MANCHESTER // For the Steven Charles Snooker Centre, Monday was a quiet night - until terrified concertgoers, some of them injured and bleeding, began to rush in after a suicide bomber blew himself up on the other side of the road.

The snooker hall lies just across a junction of three roads from the car park of the Manchester Arena, where an explosion killed 22 people and injured dozens more on Monday night, just as a concert by the pop star Ariana Grande was coming to an end.

Although this part of the city goes quiet late in the evening, the Steven Charles is open 24 hours. Its comfortable red banquettes are filled with people eating snacks and drinking, and groups of patrons stand around green and blue baize snooker tables, chalking their cues and sizing up their shots.

Some people in the club on Monday night did hear a faint explosion, but it was not until later that realisation set in.

Around 10.40pm, the first of the people from the Arena fled into the snooker hall, said Ramis Zeqo, the 35-year-old owner of the Steven Charles, who is originally from Albania.

Within minutes, the crowd had swelled to 50 or 60 people. "There was a lot of panicking, a lot of crying," Mr Zeqo told The National. "It was the kind of reaction you expect when you've seen something horrible."

A few of those who came into the snooker hall were wounded. One lady, Mr Zeqo recalled, had a deep gash on her leg.

Mr Zeqo provided food and water. For those who had misplaced their mobile phones in their anxiety to leave the arena, he encouraged them to use the snooker centre's phones to get in touch with their friends and relatives.

A handful of Mr Zeqo's employees headed to the arena to see if they could find more people to bring back to the safety of the snooker hall. "There were children who were confused and frightened, who had lost their parents or guardians," Mr Zeqo said. "We took them back with us."

As the night wore on, outside the club, the streets turned into a hive of activity. Ambulances and police vehicles had rushed to the scene, and distressed or injured people had collapsed onto the pavement. Many of those in Mr Zeqo's club were teenagers, and they had to wait for their parents to navigate the crush on the streets to come pick them up.
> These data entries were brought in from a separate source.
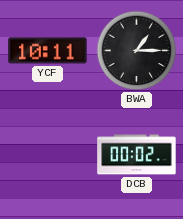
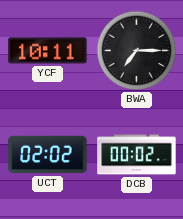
BWA: 1:15 -> 7:15
UCT: none -> 02:02
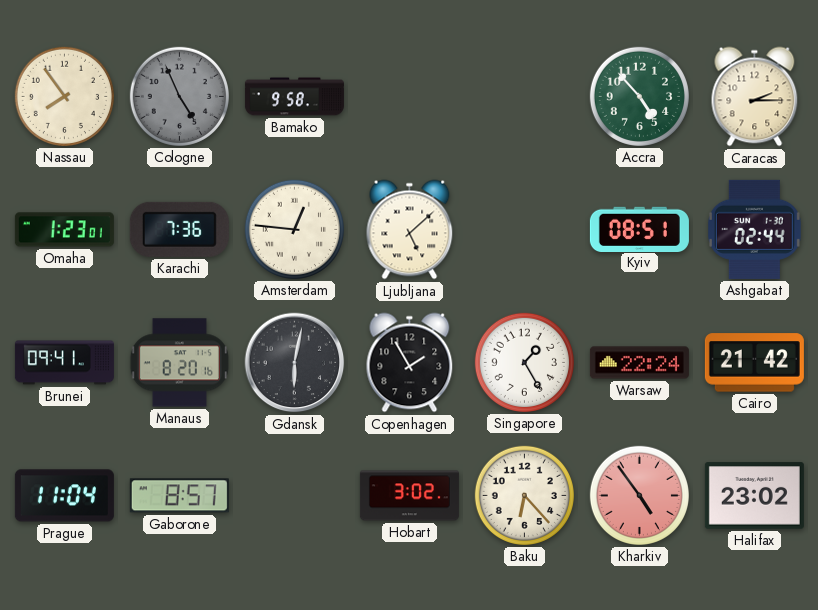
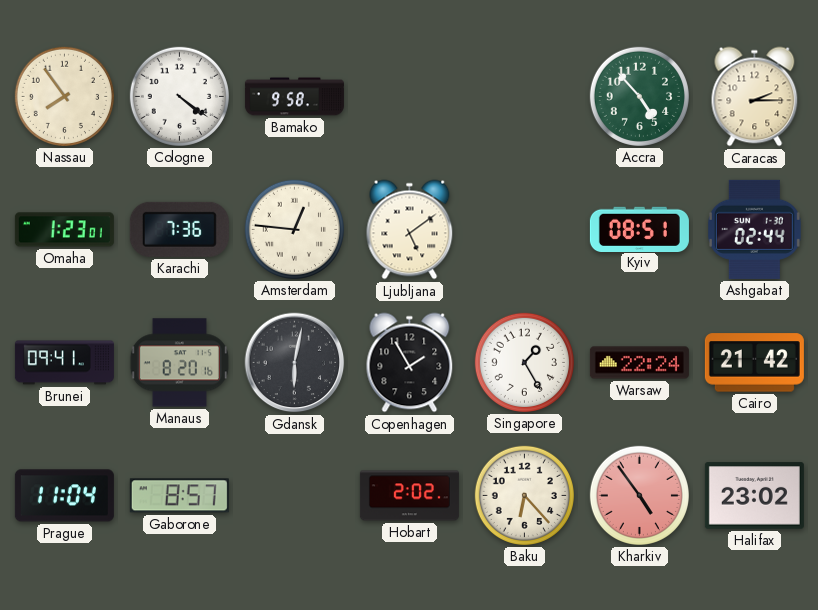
Cologne: 4:56 -> 4:21
Cologne dial: grey -> white
Ljubljana: 5:08 -> 5:09
Hobart: 3:02 -> 2:02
"The last of the people left only at around half past one in the morning," Mr Zeqo said. "They were here for a few hours, calling their families or waiting for medical help."

By midday on Tuesday, the entrance to the snooker centre was cordoned off by blue police tape. Policemen set up barriers and shut off the road running past the arena. On an opposite pavement, packs of television cameramen and news photographers leaned on their tripods.

Small groups of Mancunians occasionally stopped by to examine the sight of Monday's attack. "I don't know anyone who attended the concert myself," said Trevor Hemmings, who works at an accountancy firm down the road from the arena. "But last night when I saw the news on television, I thought: 'That could have been me.' I'd thought about going to the concert, but then I never bought a ticket."

"Manchester is a small city," Mr Hemmings said. "I'm sure today or tomorrow I'll learn of a friend of a friend who was there. I'm really dreading finding that out."